┏━━

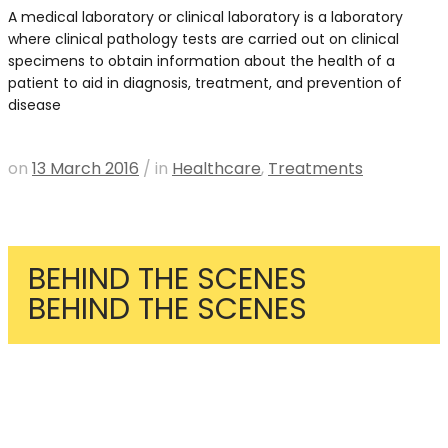
A medical laboratory or clinical laboratory is a laboratory
where clinical pathology tests are carried out on clinical
specimens to obtain information about the health of a
patient to aid in diagnosis, treatment, and prevention of
disease
READ MORE
on
13 March 2016
/
in
Healthcare
,
Treatments
BEHIND THE SCENES
BEHIND THE SCENES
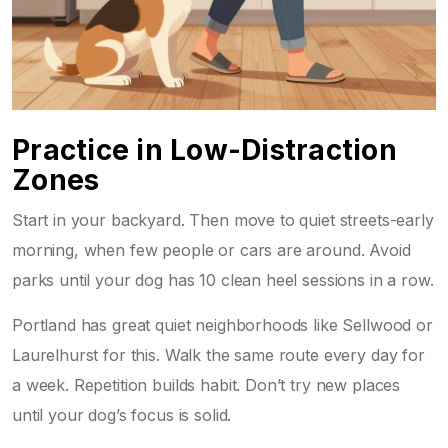
Practice in Low-Distraction
Zones
Start in your backyard. Then move to quiet streets-early
morning, when few people or cars are around. Avoid
parks until your dog has 10 clean heel sessions in a row.
Portland has great quiet neighborhoods like Sellwood or
Laurelhurst for this. Walk the same route every day for
a week. Repetition builds habit. Don’t try new places
until your dog’s focus is solid.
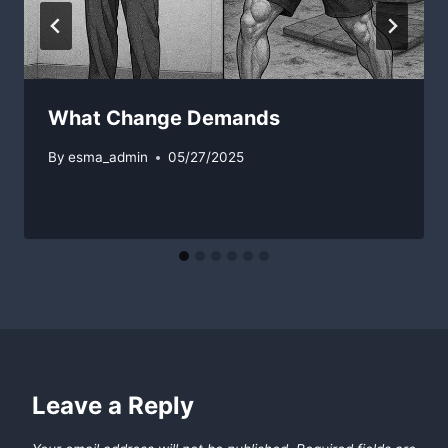
What Change Demands
By
esma_admin
05/27/2025
Leave a Reply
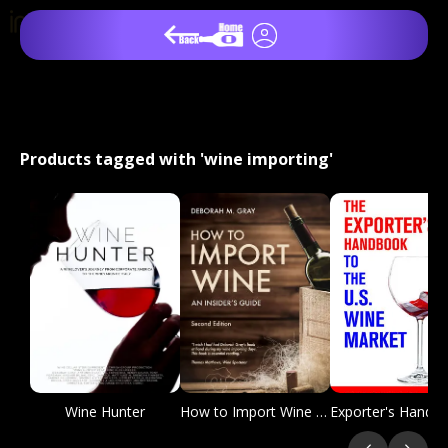
Products tagged with 'wine importing'
Wine Hunter
How to Import Wine 2nd Edition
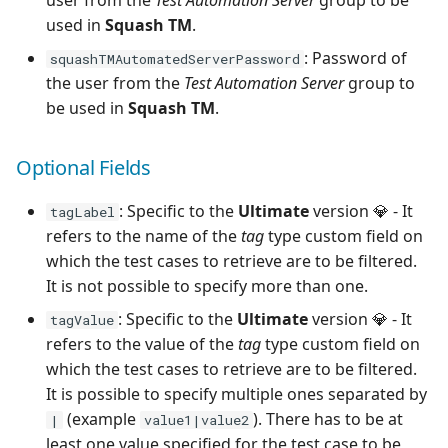
user from the
Test Automation Server
group to be
used in
Squash TM
.
: Password of
squashTMAutomatedServerPassword
the user from the
Test Automation Server
group to
be used in
Squash TM
.
Optional Fields
: Specific to the
Ultimate
version 💎 - It
tagLabel
refers to the name of the
tag
type custom field on
which the test cases to retrieve are to be filtered.
It is not possible to specify more than one.
: Specific to the
Ultimate
version 💎 - It
tagValue
refers to the value of the
tag
type custom field on
which the test cases to retrieve are to be filtered.
It is possible to specify multiple ones separated by
(example
). There has to be at
|
value1|value2
least one value specified for the test case to be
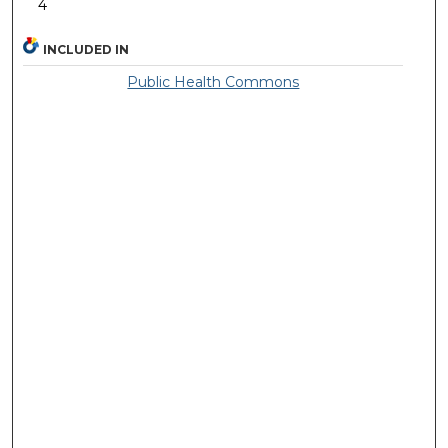
4
INCLUDED IN
Public Health Commons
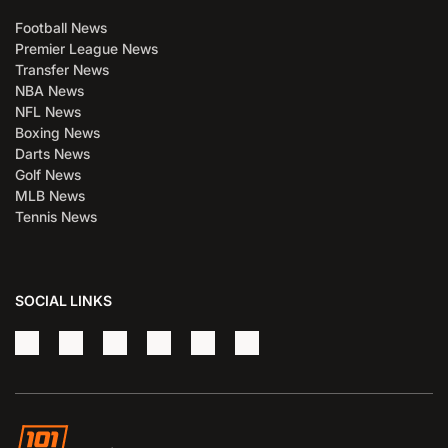
Football News
Premier League News
Transfer News
NBA News
NFL News
Boxing News
Darts News
Golf News
MLB News
Tennis News
SOCIAL LINKS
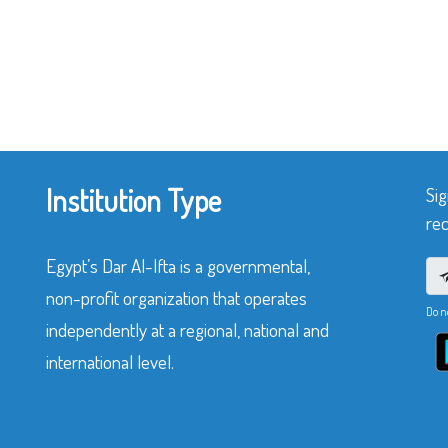
Institution Type
Sig
rec
Egypt’s Dar Al-Ifta is a governmental,
non-profit organization that operates
Do n
independently at a regional, national and
international level.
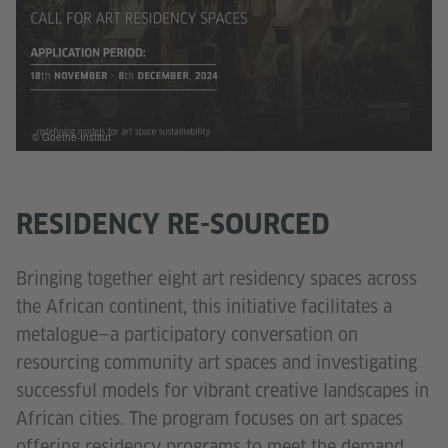
© Goethe-Institut
RESIDENCY RE-SOURCED
Bringing together eight art residency spaces across
the African continent, this initiative facilitates a
metalogue—a participatory conversation on
resourcing community art spaces and investigating
successful models for vibrant creative landscapes in
African cities. The program focuses on art spaces
offering residency programs to meet the demand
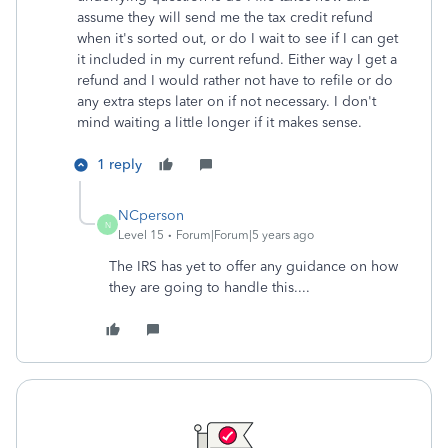
assume they will send me the tax credit refund
when it's sorted out, or do I wait to see if I can get
it included in my current refund. Either way I get a
refund and I would rather not have to refile or do
any extra steps later on if not necessary. I don't
mind waiting a little longer if it makes sense.
1 reply
NCperson
N
Level 15
Forum|Forum|5 years ago
The IRS has yet to offer any guidance on how
they are going to handle this....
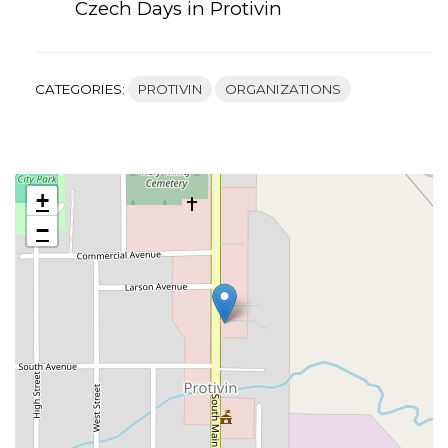
Czech Days in Protivin
CATEGORIES:
PROTIVIN
ORGANIZATIONS
+
−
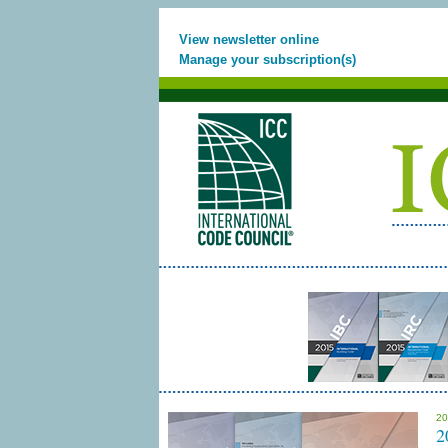
View newsletter online
Manage your subscription(s)
20
2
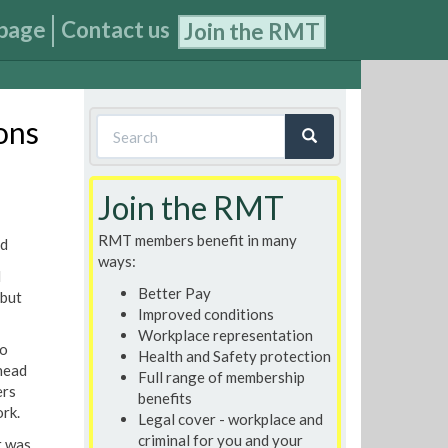
page
Contact us
Join the RMT
Search
ons
form
Search
Join the RMT
RMT members benefit in many
ed
ways:
l
Better Pay
 but
Improved conditions
Workplace representation
to
Health and Safety protection
head
Full range of membership
ers
benefits
ork.
Legal cover - workplace and
criminal for you and your
t was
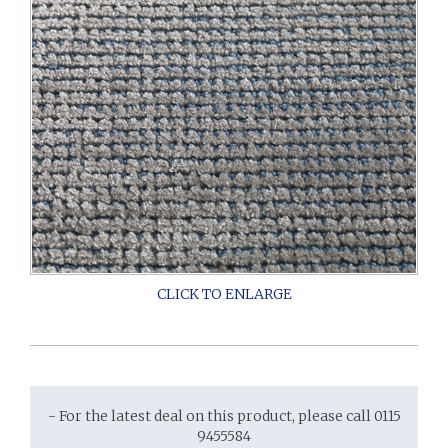
- For the latest deal on this product, please call 0115
9455584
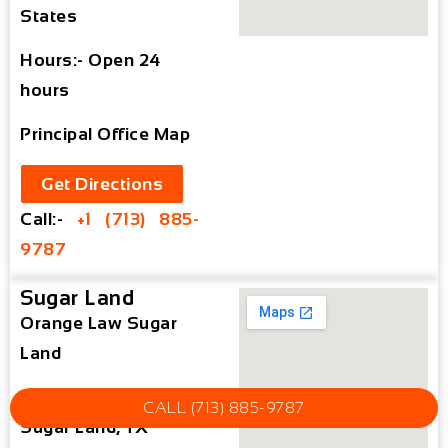
States
Hours:- Open 24
hours
Principal Office Map
Get Directions
Call:-
+1 (713) 885-
9787
Sugar Land
Orange Law Sugar
Land
15500 Voss Rd #15,
CALL (713) 885-9787
Sugar Land, TX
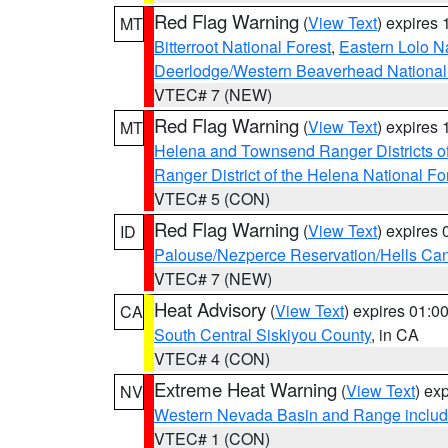
Red Flag Warning
(
View Text
) expires
MT
Bitterroot National Forest
,
Eastern Lolo N
Deerlodge/Western Beaverhead National
VTEC# 7 (NEW)
Red Flag Warning
(
View Text
) expires
MT
Helena and Townsend Ranger Districts of
Ranger District of the Helena National Fo
VTEC# 5 (CON)
Red Flag Warning
(
View Text
) expires
ID
Palouse/Nezperce Reservation/Hells Ca
VTEC# 7 (NEW)
Heat Advisory
(
View Text
) expires 01:
CA
South Central Siskiyou County
, in CA
VTEC# 4 (CON)
Extreme Heat Warning
(
View Text
) ex
NV
Western Nevada Basin and Range includ
VTEC# 1 (CON)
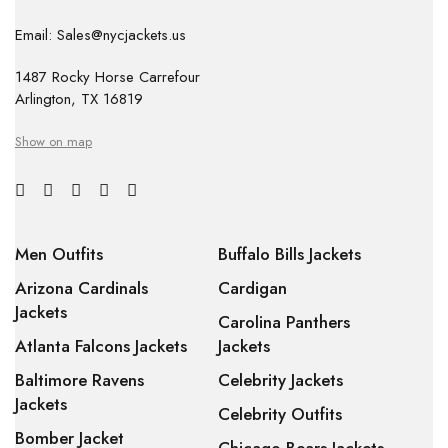
Email: Sales@nycjackets.us
1487 Rocky Horse Carrefour
Arlington, TX 16819
Show on map
Men Outfits
Buffalo Bills Jackets
Arizona Cardinals
Cardigan
Jackets
Carolina Panthers
Atlanta Falcons Jackets
Jackets
Baltimore Ravens
Celebrity Jackets
Jackets
Celebrity Outfits
Bomber Jacket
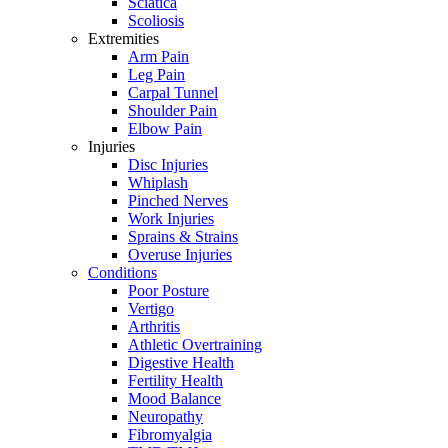
Sciatica
Scoliosis
Extremities
Arm Pain
Leg Pain
Carpal Tunnel
Shoulder Pain
Elbow Pain
Injuries
Disc Injuries
Whiplash
Pinched Nerves
Work Injuries
Sprains & Strains
Overuse Injuries
Conditions
Poor Posture
Vertigo
Arthritis
Athletic Overtraining
Digestive Health
Fertility Health
Mood Balance
Neuropathy
Fibromyalgia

┗━━

Which lines above include "Celebrity"? Show each of them by copying it.

Celebrity Jackets
Celebrity Outfits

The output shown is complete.